First, our study sample was limited; however, recruitment material was sent to almost 7000 potential participants. In addition, some participants may have been motivated to participate as a result of a previous positive or negative experience related to the incorporation of sex and gender in health research and thus some perspectives may have been missed. Next, the majority of comments reflect the perspective of trainees involved in biomedical research and thus our results may not accurately reflect those who are doing more participant-centered research. Furthermore, given the nature of our study design, whereby participants demographics were separate from their comments for the purposes of protecting anonymity, we were unable to stratify our data by the sex, gender, discipline, career stage (i.e. research personnel or trainee) or by geographical region (i.e. US, Canada, or Europe).
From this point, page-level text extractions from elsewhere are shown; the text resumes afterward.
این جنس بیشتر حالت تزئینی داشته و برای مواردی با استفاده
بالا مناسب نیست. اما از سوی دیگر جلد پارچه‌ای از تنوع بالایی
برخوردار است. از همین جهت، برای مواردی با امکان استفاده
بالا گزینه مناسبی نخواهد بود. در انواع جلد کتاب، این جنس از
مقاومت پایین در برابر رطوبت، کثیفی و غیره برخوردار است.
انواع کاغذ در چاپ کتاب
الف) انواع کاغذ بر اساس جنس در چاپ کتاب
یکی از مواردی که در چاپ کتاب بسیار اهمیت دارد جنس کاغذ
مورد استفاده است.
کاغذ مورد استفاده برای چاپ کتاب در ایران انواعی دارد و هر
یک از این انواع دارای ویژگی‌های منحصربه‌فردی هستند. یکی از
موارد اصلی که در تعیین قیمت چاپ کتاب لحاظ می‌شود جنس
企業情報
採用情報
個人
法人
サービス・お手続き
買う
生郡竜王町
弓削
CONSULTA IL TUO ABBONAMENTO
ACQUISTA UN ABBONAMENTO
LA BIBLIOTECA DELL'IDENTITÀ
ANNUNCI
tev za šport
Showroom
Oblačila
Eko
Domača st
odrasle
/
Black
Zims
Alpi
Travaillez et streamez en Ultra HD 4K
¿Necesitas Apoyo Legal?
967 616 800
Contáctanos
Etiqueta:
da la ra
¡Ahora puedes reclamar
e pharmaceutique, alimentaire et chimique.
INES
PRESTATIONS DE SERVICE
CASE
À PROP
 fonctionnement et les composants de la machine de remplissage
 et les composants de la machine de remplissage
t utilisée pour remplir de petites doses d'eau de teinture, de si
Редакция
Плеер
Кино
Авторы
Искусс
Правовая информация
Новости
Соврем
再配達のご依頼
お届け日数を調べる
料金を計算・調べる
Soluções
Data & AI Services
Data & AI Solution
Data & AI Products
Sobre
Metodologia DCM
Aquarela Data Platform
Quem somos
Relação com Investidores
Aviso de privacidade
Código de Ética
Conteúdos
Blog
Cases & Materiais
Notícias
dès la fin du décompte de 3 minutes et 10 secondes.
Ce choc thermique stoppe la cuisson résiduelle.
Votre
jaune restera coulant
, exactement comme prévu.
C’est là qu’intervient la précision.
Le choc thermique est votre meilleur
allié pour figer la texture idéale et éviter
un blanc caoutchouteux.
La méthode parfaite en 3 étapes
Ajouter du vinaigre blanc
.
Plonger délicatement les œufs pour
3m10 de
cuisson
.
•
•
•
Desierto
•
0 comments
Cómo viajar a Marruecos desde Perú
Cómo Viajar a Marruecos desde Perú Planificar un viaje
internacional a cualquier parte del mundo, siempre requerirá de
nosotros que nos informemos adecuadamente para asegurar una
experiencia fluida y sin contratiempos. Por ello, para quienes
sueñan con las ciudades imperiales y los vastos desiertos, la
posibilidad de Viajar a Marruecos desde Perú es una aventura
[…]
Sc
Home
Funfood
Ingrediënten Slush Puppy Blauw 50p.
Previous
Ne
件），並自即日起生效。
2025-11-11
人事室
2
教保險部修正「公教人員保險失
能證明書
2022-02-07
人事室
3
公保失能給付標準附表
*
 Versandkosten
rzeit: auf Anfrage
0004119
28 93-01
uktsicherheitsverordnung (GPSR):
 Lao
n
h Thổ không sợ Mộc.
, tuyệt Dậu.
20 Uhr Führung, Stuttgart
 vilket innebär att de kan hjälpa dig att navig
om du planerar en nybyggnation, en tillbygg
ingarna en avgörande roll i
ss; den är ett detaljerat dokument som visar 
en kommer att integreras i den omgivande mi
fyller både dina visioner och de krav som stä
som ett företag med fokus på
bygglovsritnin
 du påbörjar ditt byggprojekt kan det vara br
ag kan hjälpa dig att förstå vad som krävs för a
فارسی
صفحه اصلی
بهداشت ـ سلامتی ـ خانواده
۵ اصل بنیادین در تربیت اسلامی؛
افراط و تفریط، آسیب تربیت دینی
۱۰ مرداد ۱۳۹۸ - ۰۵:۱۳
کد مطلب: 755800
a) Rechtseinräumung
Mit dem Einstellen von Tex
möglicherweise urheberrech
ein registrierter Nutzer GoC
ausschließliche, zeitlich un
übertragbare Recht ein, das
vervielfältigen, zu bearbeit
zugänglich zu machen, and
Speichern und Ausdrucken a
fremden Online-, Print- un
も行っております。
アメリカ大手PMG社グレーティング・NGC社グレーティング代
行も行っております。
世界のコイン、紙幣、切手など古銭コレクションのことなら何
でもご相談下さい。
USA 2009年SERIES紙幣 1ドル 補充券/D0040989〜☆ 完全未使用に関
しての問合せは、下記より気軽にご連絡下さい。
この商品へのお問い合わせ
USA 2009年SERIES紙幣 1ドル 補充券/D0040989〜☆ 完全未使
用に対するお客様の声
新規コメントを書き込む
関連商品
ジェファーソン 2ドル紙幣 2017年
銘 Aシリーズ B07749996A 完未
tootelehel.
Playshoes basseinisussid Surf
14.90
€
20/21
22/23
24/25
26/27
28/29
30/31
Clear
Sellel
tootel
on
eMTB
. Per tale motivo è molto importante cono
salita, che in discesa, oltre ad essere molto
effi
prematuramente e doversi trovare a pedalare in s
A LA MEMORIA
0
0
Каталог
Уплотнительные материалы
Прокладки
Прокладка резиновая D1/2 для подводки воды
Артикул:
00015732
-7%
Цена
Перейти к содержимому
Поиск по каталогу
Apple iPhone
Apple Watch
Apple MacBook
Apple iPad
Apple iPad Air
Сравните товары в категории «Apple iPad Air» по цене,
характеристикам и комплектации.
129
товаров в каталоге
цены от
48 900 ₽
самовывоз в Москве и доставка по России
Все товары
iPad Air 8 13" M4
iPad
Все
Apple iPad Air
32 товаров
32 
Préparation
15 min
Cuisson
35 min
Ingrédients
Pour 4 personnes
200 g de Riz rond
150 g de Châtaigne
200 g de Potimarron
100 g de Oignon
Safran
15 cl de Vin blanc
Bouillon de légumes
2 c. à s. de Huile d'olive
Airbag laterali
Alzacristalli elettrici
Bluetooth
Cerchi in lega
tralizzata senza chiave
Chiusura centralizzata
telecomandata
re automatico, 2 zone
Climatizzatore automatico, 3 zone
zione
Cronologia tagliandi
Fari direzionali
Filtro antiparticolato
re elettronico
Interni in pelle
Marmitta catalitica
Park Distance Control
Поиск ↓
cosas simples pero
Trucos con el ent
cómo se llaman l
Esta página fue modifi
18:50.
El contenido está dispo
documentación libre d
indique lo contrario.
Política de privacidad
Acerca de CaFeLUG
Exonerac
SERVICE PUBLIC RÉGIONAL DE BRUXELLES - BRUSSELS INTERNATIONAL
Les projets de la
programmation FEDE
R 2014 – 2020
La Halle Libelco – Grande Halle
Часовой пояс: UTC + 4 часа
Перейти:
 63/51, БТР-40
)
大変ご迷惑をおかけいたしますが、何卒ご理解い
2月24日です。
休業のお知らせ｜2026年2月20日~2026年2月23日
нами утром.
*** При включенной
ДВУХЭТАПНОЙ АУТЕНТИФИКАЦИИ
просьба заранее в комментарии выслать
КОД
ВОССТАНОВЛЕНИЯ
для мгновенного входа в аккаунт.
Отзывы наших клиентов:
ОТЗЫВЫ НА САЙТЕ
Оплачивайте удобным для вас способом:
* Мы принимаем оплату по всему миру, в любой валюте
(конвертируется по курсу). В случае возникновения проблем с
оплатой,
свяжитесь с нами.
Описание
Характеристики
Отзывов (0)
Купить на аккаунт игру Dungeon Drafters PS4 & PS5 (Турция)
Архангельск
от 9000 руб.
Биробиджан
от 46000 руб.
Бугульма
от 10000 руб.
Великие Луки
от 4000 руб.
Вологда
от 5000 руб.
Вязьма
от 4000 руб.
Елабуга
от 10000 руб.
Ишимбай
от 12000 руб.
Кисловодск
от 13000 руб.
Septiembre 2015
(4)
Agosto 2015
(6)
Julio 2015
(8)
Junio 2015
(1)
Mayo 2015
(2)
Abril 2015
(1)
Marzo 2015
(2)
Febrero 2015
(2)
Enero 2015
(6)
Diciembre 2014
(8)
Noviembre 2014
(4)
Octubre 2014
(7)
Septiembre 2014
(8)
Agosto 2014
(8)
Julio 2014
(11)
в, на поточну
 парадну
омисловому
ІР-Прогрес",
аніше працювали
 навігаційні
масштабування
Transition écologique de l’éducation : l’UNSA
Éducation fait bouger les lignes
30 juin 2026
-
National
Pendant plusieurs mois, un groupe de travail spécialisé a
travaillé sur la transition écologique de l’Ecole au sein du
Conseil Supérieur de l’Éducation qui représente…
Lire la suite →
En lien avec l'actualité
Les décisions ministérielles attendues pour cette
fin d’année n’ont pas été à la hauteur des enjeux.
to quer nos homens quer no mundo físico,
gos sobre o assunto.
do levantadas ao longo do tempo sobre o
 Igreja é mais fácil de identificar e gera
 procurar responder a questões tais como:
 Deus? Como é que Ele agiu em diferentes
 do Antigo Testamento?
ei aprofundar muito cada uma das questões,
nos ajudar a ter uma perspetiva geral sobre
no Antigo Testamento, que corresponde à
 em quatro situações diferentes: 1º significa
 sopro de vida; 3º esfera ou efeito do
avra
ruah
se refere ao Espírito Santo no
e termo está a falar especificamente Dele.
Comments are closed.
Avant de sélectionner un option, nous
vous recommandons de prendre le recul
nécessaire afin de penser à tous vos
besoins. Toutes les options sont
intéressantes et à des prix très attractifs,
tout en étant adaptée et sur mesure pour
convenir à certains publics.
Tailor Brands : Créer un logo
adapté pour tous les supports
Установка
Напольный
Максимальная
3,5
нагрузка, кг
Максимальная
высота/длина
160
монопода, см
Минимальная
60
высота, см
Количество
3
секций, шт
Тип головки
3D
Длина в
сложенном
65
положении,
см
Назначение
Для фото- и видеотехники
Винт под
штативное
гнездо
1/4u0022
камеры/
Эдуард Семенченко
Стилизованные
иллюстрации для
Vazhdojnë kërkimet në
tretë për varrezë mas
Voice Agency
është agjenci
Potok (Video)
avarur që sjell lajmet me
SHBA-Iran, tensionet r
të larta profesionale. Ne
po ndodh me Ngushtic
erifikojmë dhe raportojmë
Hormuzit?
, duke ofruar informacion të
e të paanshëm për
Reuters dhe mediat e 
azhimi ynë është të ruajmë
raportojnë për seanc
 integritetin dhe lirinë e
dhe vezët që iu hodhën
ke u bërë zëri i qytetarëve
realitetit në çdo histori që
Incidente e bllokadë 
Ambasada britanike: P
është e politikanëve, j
Nevertheless, given the scope of our sample (i.e., perspectives from trainees and allied research personnel from the US, Canada, and Europe) and the distinct similarities of reported perceived barriers and recommendations across pillars of research, we believe that our results are worthy of consideration by all academic institutions. Finally, while we did not quantify the themes that emerged in the coding, we followed a rigorous approach consistent with qualitative research standards (Strauss, 2003) wherein the goal is theoretical (i.e., developing in-depth insight) not statistical (i.e., inferring the results from a sample to the broader population) generalizability. As qualitative research involves the collection, analysis, and interpretation of data that are not easily reduced to numbers and to quantify themes or emphasize how many people noted each particular theme is not largely accepted as an indicator of rigor in qualitative data. As such, we refrained from taking this approach and instead focused on identifying emergent and prominent themes across the dataset as opposed to measuring the appearance of thematic concepts.

Conclusion

To ensure the success of precision medicine, incorporation of sex and gender-based factors into all aspects of health research is essential. Despite the increased attention on sex and gender considerations in health research, it is clear that trainees and allied research personnel perceive barriers to its implementation. Addressing these barriers requires a multipronged approach through the action of institutions, funding organizations and journal editors to increase awareness, implement sex and gender methodology into education curricula and require greater transparency by researchers. Creating opportunities for scientists-in-training to integrate sex and gender considerations into their work will ultimately result in excellence in health research and better outcomes for all.